Which of the lines below include the word "Login"? Pull each one out.

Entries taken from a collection
○ ○ ○ ○ ○
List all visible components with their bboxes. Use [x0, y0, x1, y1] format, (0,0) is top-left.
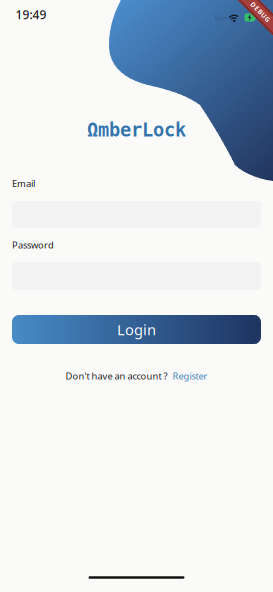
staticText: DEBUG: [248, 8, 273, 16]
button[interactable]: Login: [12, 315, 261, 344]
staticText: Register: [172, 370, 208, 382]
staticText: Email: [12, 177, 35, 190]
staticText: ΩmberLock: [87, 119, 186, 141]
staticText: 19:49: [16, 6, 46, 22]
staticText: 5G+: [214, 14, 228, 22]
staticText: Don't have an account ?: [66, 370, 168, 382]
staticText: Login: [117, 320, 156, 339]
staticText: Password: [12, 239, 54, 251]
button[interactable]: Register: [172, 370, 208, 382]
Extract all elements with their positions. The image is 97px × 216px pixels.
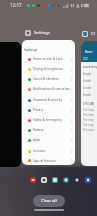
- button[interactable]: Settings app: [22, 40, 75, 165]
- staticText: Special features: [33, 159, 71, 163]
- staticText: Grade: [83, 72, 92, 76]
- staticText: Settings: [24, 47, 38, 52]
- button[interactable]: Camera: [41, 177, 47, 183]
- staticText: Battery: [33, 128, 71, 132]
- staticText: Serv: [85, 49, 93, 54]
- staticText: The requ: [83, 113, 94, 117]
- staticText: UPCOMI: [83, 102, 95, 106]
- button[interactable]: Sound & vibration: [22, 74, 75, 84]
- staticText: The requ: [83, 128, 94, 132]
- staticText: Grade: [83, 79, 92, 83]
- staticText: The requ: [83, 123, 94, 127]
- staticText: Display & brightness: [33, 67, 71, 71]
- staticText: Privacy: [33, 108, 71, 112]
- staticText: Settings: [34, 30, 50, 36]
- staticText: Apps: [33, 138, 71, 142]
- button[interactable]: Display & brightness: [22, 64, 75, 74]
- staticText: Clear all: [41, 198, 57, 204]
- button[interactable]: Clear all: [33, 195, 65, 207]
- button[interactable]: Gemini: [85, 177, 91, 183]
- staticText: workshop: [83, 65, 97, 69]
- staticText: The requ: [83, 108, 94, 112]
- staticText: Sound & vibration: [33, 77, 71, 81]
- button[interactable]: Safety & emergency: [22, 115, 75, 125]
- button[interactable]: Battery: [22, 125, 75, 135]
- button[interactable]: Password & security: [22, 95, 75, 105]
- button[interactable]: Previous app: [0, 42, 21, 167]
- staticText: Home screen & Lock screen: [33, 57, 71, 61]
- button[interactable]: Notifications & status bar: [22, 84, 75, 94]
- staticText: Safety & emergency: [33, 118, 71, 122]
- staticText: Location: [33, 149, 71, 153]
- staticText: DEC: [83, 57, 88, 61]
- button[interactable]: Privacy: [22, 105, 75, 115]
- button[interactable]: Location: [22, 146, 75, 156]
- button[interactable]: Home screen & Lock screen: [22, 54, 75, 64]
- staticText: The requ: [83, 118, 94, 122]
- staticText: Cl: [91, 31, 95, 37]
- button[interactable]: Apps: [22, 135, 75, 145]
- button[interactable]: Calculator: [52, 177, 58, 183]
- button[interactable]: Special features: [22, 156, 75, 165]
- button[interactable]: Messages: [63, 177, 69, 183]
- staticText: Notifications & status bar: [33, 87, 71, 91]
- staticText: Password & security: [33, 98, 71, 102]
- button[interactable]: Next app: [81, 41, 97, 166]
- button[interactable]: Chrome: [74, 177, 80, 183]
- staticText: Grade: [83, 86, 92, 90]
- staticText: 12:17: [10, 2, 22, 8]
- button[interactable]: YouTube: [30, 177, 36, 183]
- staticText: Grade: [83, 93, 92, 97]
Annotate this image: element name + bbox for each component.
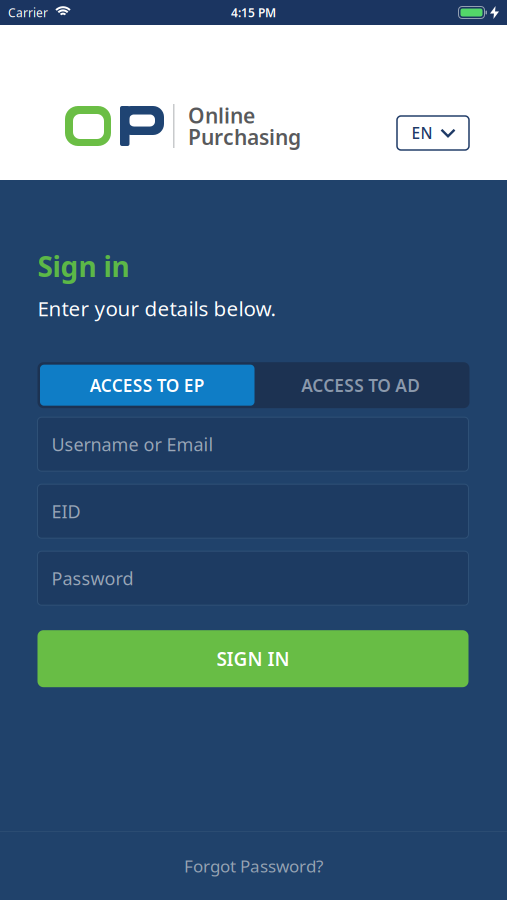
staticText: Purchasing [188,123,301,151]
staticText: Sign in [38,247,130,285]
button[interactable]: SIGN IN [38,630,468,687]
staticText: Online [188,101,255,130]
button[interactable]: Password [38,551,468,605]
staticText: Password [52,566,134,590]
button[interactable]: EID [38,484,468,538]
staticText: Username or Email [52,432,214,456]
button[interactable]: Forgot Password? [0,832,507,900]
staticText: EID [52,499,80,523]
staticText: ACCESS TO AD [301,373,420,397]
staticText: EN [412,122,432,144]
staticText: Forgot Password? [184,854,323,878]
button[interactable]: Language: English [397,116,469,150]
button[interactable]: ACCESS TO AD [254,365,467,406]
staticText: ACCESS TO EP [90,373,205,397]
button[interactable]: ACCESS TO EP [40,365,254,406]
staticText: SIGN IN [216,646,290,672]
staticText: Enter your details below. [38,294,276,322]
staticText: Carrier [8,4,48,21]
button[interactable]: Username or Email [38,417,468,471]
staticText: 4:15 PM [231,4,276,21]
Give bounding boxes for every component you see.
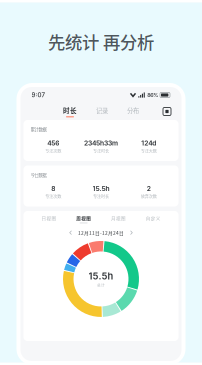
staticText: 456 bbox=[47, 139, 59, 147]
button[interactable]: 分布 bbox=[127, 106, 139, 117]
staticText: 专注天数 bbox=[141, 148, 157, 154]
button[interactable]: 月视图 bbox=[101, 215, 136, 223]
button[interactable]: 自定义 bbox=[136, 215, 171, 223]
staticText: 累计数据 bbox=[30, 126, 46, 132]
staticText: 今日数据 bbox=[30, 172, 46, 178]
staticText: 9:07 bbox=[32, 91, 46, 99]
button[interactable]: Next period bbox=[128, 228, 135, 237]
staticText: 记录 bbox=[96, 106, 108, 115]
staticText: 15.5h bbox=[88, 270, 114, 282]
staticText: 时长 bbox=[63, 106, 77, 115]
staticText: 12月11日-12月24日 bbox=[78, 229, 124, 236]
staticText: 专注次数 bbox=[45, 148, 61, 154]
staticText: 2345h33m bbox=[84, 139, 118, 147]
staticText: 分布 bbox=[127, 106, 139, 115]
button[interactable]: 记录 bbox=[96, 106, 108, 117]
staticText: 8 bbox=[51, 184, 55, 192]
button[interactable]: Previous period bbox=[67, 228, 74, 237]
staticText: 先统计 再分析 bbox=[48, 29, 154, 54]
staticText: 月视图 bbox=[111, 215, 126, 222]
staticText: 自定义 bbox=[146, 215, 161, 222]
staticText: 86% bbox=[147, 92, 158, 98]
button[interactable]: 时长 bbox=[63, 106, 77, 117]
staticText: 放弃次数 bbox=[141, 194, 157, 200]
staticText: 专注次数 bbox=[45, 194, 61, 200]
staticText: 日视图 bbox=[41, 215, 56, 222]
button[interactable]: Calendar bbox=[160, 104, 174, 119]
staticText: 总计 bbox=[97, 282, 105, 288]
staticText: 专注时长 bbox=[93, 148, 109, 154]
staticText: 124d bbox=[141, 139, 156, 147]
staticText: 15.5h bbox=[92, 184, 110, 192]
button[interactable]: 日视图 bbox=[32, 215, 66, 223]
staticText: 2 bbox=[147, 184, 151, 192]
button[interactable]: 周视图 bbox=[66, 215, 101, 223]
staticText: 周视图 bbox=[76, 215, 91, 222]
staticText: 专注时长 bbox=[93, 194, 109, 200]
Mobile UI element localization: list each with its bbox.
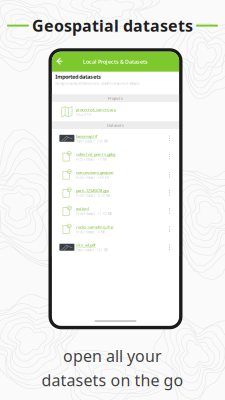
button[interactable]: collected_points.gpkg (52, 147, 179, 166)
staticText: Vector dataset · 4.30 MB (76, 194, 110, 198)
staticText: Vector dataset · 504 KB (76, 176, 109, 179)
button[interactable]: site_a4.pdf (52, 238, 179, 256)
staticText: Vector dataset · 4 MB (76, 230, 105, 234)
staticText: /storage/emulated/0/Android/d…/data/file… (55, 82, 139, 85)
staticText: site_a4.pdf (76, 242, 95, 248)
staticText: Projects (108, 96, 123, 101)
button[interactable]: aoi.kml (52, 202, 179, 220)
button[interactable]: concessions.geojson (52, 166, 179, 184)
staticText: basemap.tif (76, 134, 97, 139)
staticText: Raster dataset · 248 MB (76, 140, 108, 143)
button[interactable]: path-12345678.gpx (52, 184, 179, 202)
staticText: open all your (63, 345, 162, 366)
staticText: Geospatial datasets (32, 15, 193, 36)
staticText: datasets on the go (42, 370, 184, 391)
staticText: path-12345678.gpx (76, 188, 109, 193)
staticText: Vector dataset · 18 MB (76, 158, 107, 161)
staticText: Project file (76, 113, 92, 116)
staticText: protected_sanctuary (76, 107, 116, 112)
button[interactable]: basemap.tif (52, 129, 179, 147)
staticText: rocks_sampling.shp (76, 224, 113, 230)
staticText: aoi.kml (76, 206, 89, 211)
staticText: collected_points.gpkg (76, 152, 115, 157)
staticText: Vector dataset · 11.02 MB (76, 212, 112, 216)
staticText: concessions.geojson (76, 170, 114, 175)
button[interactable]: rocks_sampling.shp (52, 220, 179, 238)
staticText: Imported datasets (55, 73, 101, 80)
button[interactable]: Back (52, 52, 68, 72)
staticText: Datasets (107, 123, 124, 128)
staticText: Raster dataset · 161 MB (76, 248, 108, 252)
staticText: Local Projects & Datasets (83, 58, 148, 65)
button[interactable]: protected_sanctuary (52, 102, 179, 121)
○ ○ ○ ○ ○
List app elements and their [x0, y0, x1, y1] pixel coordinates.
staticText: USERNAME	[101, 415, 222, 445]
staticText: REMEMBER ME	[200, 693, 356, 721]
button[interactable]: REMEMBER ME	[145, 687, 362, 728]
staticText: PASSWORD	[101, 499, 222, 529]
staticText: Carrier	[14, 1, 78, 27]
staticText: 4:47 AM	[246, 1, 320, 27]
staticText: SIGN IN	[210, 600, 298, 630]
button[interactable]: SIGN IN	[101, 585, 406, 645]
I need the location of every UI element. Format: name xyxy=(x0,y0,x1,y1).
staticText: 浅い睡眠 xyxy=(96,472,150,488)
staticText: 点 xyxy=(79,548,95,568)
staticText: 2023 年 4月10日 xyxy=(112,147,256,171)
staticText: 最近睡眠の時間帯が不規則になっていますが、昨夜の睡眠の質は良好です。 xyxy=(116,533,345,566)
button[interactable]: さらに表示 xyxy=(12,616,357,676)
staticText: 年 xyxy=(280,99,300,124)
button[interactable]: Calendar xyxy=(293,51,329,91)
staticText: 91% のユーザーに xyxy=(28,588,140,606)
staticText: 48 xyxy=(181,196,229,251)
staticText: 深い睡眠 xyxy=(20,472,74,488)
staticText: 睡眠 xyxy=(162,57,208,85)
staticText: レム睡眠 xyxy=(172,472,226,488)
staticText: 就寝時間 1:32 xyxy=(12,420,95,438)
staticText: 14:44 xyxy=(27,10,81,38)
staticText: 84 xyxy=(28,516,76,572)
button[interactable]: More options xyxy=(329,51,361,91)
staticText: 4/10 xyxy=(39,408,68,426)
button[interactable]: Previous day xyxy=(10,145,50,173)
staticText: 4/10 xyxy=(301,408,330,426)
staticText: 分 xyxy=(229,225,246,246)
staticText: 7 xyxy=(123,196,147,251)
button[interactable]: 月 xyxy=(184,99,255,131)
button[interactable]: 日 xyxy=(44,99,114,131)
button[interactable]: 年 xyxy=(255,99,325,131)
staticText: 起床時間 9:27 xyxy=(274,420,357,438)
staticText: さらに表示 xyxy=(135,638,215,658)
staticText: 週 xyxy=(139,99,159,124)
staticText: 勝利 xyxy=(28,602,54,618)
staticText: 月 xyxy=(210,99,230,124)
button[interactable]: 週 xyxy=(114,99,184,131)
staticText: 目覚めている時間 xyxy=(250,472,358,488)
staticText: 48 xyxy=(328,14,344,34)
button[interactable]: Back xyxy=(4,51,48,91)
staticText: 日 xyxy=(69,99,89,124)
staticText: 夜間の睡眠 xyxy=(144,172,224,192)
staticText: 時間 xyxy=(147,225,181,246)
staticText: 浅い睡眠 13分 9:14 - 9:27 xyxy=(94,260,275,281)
○ ○ ○ ○ ○
◆ FINISHED EXERCISE
button[interactable]: Login: [12, 315, 261, 344]
staticText: Login: [117, 320, 156, 339]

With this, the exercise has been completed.